SQLAlchemy dialect for Excel files — use Excel as a database
Project description
sqlalchemy-excel
SQLAlchemy dialect for Excel files — use Excel as a database.
from sqlalchemy import create_engine, Column, Integer, String
from sqlalchemy.orm import DeclarativeBase, Session, Mapped, mapped_column
engine = create_engine("excel:///data.xlsx")

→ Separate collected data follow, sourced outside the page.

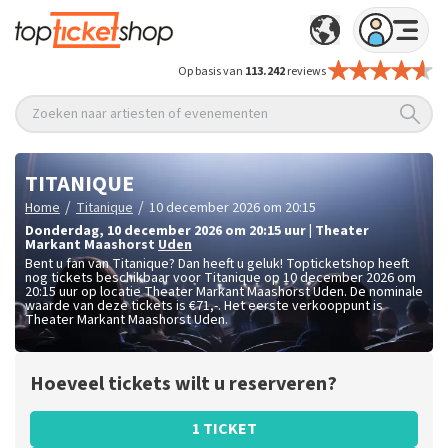
Op basis van
113.242
reviews
Zoeken naar artiesten of evenementen
TITANIQUE
/
/
Home
Titanique
10 december 2026 om 20:15
donderdag
,
10 december 2026 om 20:15
uur
|
Theater
Markant Maashorst
Uden
Bent u fan van Titanique? Dan heeft u geluk! Topticketshop heeft
nog tickets beschikbaar voor Titanique op 10 december 2026 om
20:15 uur op locatie Theater Markant Maashorst Uden. De nominale
waarde van deze tickets is
€71,-
. Het eerste verkooppunt is
Theater Markant Maashorst Uden.
Hoeveel tickets wilt u reserveren?
1 TICKET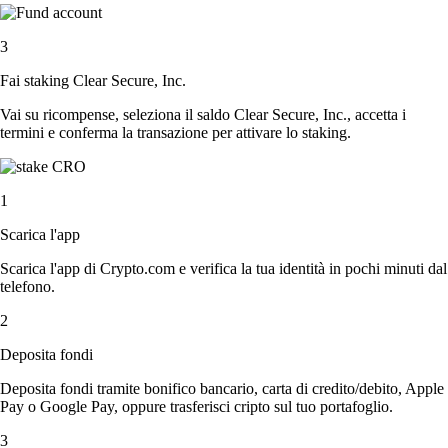
3
Fai staking Clear Secure, Inc.
Vai su ricompense, seleziona il saldo Clear Secure, Inc., accetta i
termini e conferma la transazione per attivare lo staking.
1
Scarica l'app
Scarica l'app di Crypto.com e verifica la tua identità in pochi minuti dal
telefono.
2
Deposita fondi
Deposita fondi tramite bonifico bancario, carta di credito/debito, Apple
Pay o Google Pay, oppure trasferisci cripto sul tuo portafoglio.
3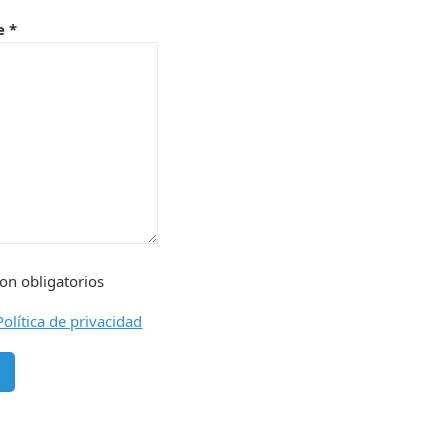
e *
on obligatorios
Política de privacidad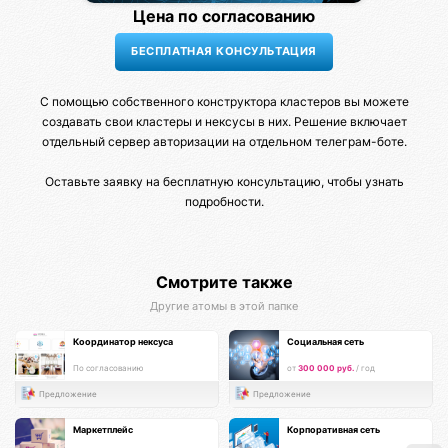
Цена по согласованию
С помощью собственного конструктора кластеров вы можете
создавать свои кластеры и нексусы в них. Решение включает
отдельный сервер авторизации на отдельном телеграм-боте.
Оставьте заявку на бесплатную консультацию, чтобы узнать
подробности.
Смотрите также
Другие атомы в этой папке
Координатор нексуса
Социальная сеть
По согласованию
от
300 000 руб.
/ год
Предложение
Предложение
Маркетплейс
Корпоративная сеть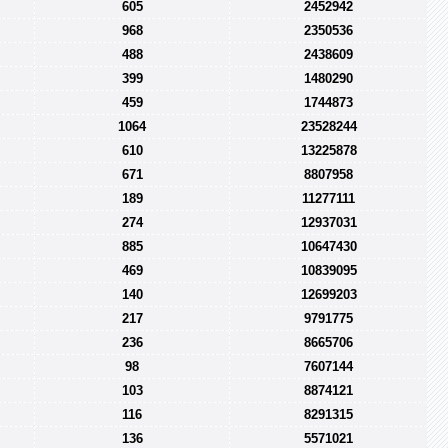
605
2452942
968
2350536
488
2438609
399
1480290
459
1744873
1064
23528244
610
13225878
671
8807958
189
11277111
274
12937031
885
10647430
469
10839095
140
12699203
217
9791775
236
8665706
98
7607144
103
8874121
116
8291315
136
5571021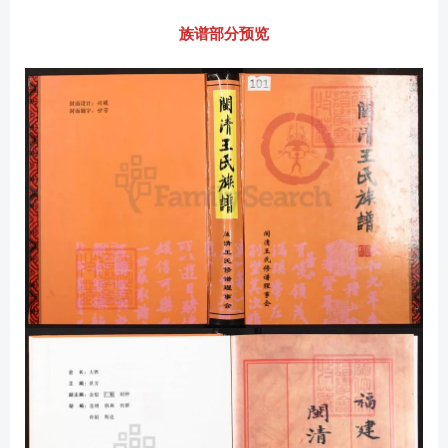
族谱部分预览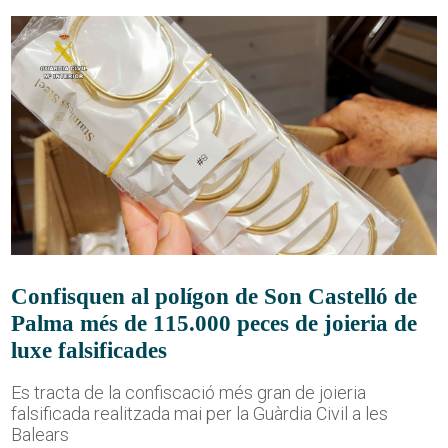
Confisquen al polígon de Son Castelló de
Palma més de 115.000 peces de joieria de
luxe falsificades
Es tracta de la confiscació més gran de joieria
falsificada realitzada mai per la Guàrdia Civil a les
Balears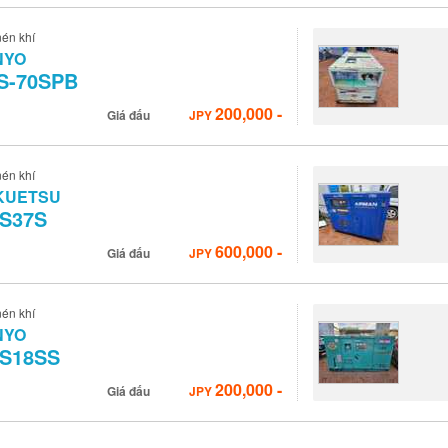
én khí
NYO
S-70SPB
200,000
-
Giá đấu
JPY
én khí
KUETSU
S37S
600,000
-
Giá đấu
JPY
én khí
NYO
S18SS
200,000
-
Giá đấu
JPY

class Base(DeclarativeBase):
pass
class User(Base):
__tablename__ = "Sheet1"
id: Mapped[int] = mapped_column(primary_key=True)
name: Mapped[str] = mapped_column()
Base.metadata.create_all(engine)
with Session(engine) as session:
session.add(User(id=1, name="Alice"))
session.commit()
with Session(engine) as session:
users = session.query(User).all()
Installation
pip install sqlalchemy-excel
excel-dbapi is automatically installed as a dependency.
URL Format
# Relative path
engine = create_engine("excel:///data.xlsx")
# Absolute path (note four slashes)
engine = create_engine("excel:////home/user/data.xlsx")
# With engine options
engine = create_engine("excel:///data.xlsx", connect_args={"engine": "openpyxl"})
Features
- Full SQLAlchemy 2.0 dialect
- PEP 249 DB-API 2.0 compliant driver (excel-dbapi)
- SELECT with WHERE, ORDER BY, LIMIT
- INSERT, UPDATE, DELETE
- CREATE TABLE / DROP TABLE with metadata tracking
- IN, BETWEEN, LIKE operators in WHERE clauses
- ORM support with
DeclarativeBase - Schema inspection (
get_table_names,get_columns,has_table) - Type mapping: String, Integer, Float, Boolean, Date, DateTime
Type Mapping
| SQLAlchemy Type | Excel Storage | Notes |
|---|---|---|
String, Text, VARCHAR, CHAR |
TEXT | All string types map to TEXT |
Integer, SmallInteger, BigInteger |
INTEGER | All integer types map to INTEGER |
Float, Numeric, Decimal |
FLOAT | All numeric types map to FLOAT |
Boolean |
BOOLEAN | |
Date |
DATE | |
DateTime, TIMESTAMP |
DATETIME | |
Time |
TEXT | Stored as text |
Uuid |
TEXT | Stored as text |
BLOB, BINARY, JSON, and ARRAY types are not supported and will raise
CompileError.
ORM Examples
Define a Model
from sqlalchemy import create_engine
from sqlalchemy.orm import DeclarativeBase, Session, Mapped, mapped_column
engine = create_engine("excel:///data.xlsx")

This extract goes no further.